A recente implementação do passe ferroviário verde de 20 euros em Portugal levanta questões importantes sobre a forma como o país pretende promover o uso de transportes públicos e, ao mesmo tempo, reduzir a pegada ecológica. Embora à primeira vista seja uma medida positiva, a sua eficácia real e sustentabilidade, tanto a nível económico como social, precisam de ser avaliadas de forma rigorosa.

O exemplo alemão, com a implementação do passe ferroviário de 9 euros durante a crise energética e a elevada inflação, oferece um ponto de comparação relevante. Apesar de ter atraído um número muito significativo de novos passageiros, não resultou numa transição expressiva do transporte individual para o coletivo. Este insucesso pode ser explicado, em parte, pela redução simultânea no preço dos combustíveis, o que comprometeu os efeitos da medida – era preciso reduzir todos os custos de transporte naquele momento.
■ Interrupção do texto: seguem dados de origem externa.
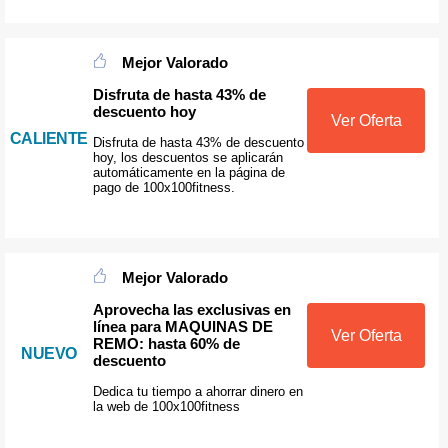
Mejor Valorado
Disfruta de hasta 43% de
descuento hoy
Ver Oferta
CALIENTE
Disfruta de hasta 43% de descuento
hoy, los descuentos se aplicarán
automáticamente en la página de
pago de 100x100fitness.
Mejor Valorado
Aprovecha las exclusivas en
línea para MAQUINAS DE
Ver Oferta
REMO: hasta 60% de
NUEVO
descuento
Dedica tu tiempo a ahorrar dinero en
la web de 100x100fitness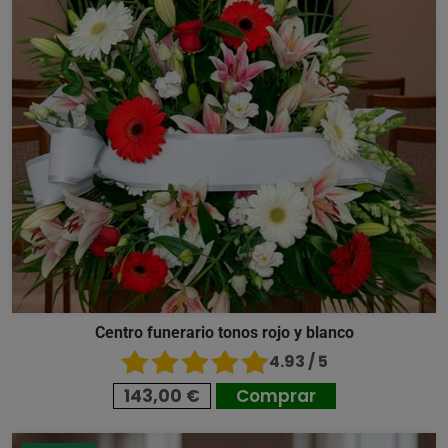
Centro funerario tonos rojo y blanco
4.93 / 5
143,00 €
Comprar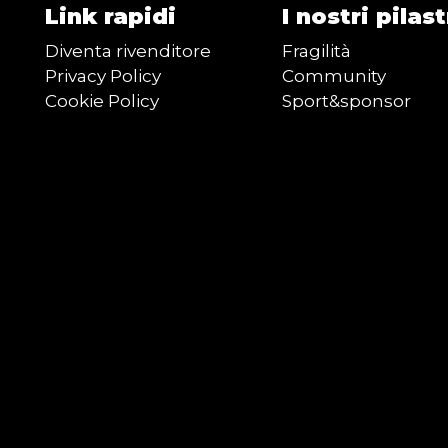
Link rapidi
I nostri pilast
Diventa rivenditore
Fragilità
Privacy Policy
Community
Cookie Policy
Sport&sponsor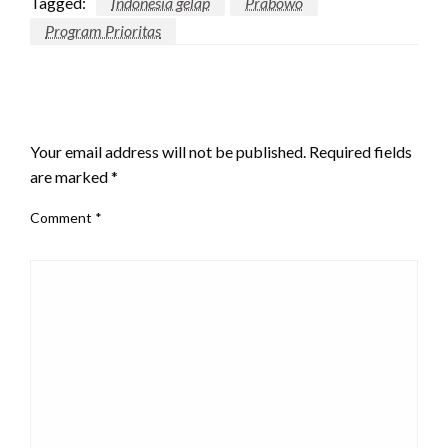
Tagged:
Indonesia gelap
Prabowo
Program Prioritas
LEAVE A RESPONSE
Your email address will not be published.
Required fields
are marked
*
Comment
*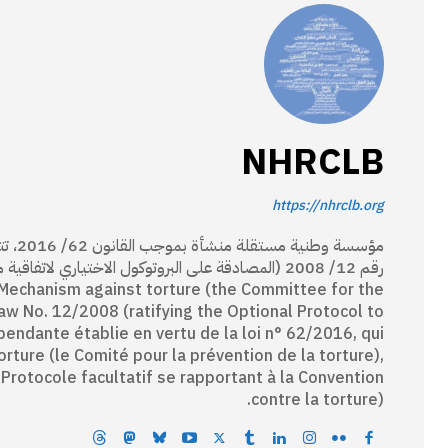
NHRCLB
https://nhrclb.org
مؤسسة
 Mechanism against torture (the Committee for the
Law No. 12/2008 (ratifying the Optional Protocol to
pendante établie en vertu de la loi n° 62/2016, qui
ture (le Comité pour la prévention de la torture),
 Protocole facultatif se rapportant à la Convention
contre la torture).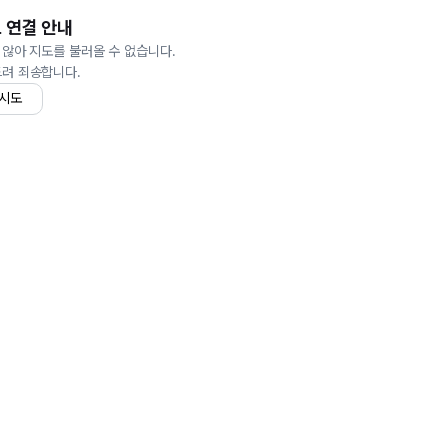
 연결 안내
 않아 지도를 불러올 수 없습니다.
드려 죄송합니다.
 시도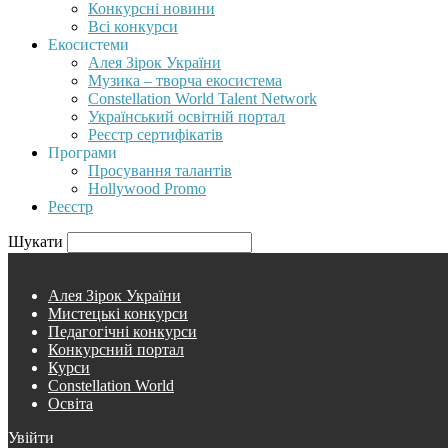
Конкурсні новини
Всі конкурси
Екосистеми
Алея Зірок України
Музика – творча екосистема
Constellation World Talent Network
Український освітній портал
Реєстр сертифікатів
Програми
Просування талантів
Hollywood Promo
Реєстр
Шукати
Алея Зірок України
Мистецькі конкурси
Педагогічні конкурси
Конкурсний портал
Курси
Constellation World
Освіта
Увійти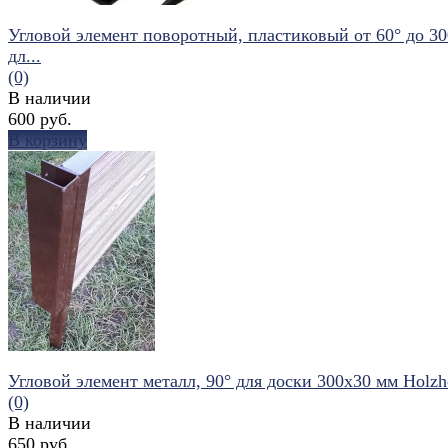
Угловой элемент поворотный, пластиковый от 60° до 30
дл...
(0)
В наличии
600 руб.
В корзину
избранное
сравнить
Угловой элемент металл, 90° для доски 300х30 мм Holzh
(0)
В наличии
650 руб.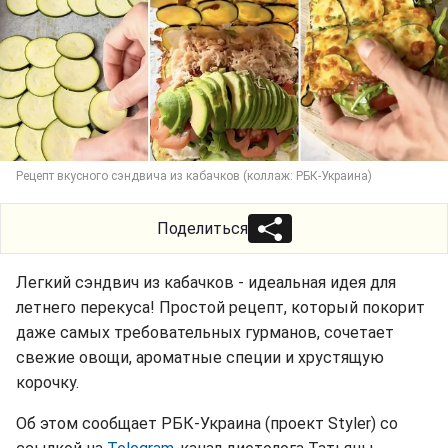
Рецепт вкусного сэндвича из кабачков (коллаж: РБК-Украина)
Поделиться
Легкий сэндвич из кабачков - идеальная идея для
летнего перекуса! Простой рецепт, который покорит
даже самых требовательных гурманов, сочетает
свежие овощи, ароматные специи и хрустящую
корочку.
Об этом сообщает РБК-Украина (проект Styler) со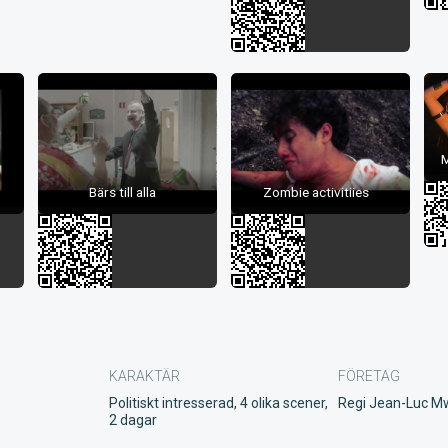
M
Bärs till alla
Zombie activitiies
KARAKTÄR
FÖRETAG
Politiskt intresserad, 4 olika scener,
Regi Jean-Luc M
2 dagar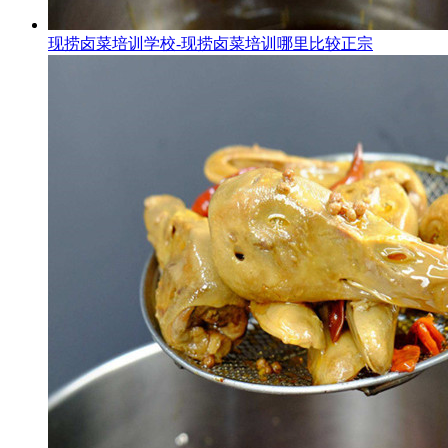
现捞卤菜培训学校-现捞卤菜培训哪里比较正宗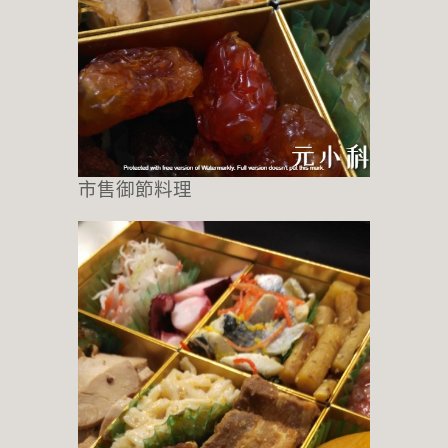
市售御節料理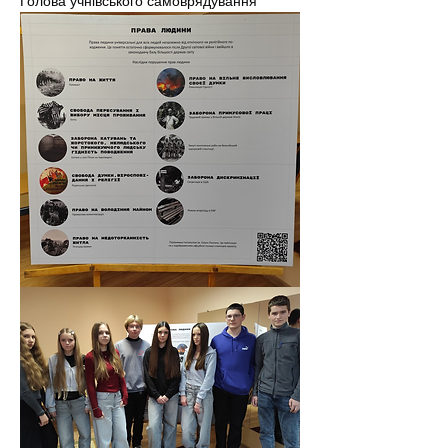
Голова учнівського самоврядування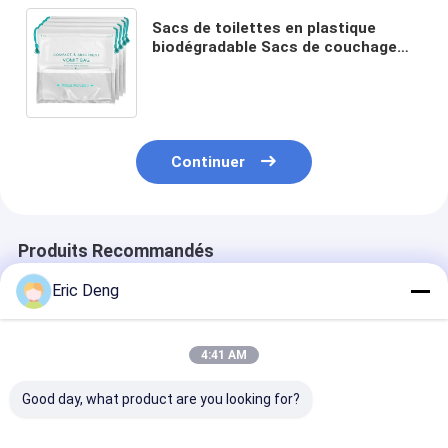
Sacs de toilettes en plastique
biodégradable Sacs de couchage
Sacs de fauteuil pour la piscine
Sacs de déchets absorbant le
vomissement Sacs de toilette avec
absorbant le PA
Continuer
Produits Recommandés
Eric Deng
4:41 AM
Good day, what product are you looking for?
Sacs à ordures pour
Sac poubelle
Sac poubelle à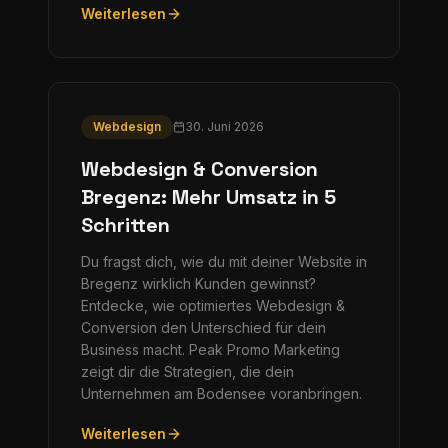
Weiterlesen
Webdesign
30. Juni 2026
Webdesign & Conversion
Bregenz: Mehr Umsatz in 5
Schritten
Du fragst dich, wie du mit deiner Website in
Bregenz wirklich Kunden gewinnst?
Entdecke, wie optimiertes Webdesign &
Conversion den Unterschied für dein
Business macht. Peak Promo Marketing
zeigt dir die Strategien, die dein
Unternehmen am Bodensee voranbringen.
Weiterlesen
Contudo para sustentar este passe, o governo alemão transferiu vários milhares de milhões de euros para a Deutsche Bahn (DB), a operadora ferroviária, uma despesa substancial que levanta a questão: por que não canalizar esses recursos para políticas que poderiam ter um impacto maior sobre a alteração de modo de transporte?

O erro, ao que parece, foi criar um passe demasiado acessível, ignorando que a maioria dos utilizadores estaria disposta a pagar mais do que 50 euros por este passe, segundo resultados do trabalho de investigação da TU Munich, que acompanhou toda a medida. O preço baixo subvalorizou fatores críticos como a qualidade do serviço e o conforto dos transportes, algo que também Portugal deve ter em conta ao lançar o seu passe de 20 euros. O governo sabe que a redução do preço resultará num aumento da procura, é verdade, mas resta saber se o sistema está preparado para esse aumento, especialmente em termos de recursos humanos e manutenção. Com o tempo, a Alemanha substituiu o passe de 9 euros por um de 49 euros para a sua rede regional, mas o sistema ferroviário começa a apresentar problemas, como atrasos sistemáticos em toda a rede.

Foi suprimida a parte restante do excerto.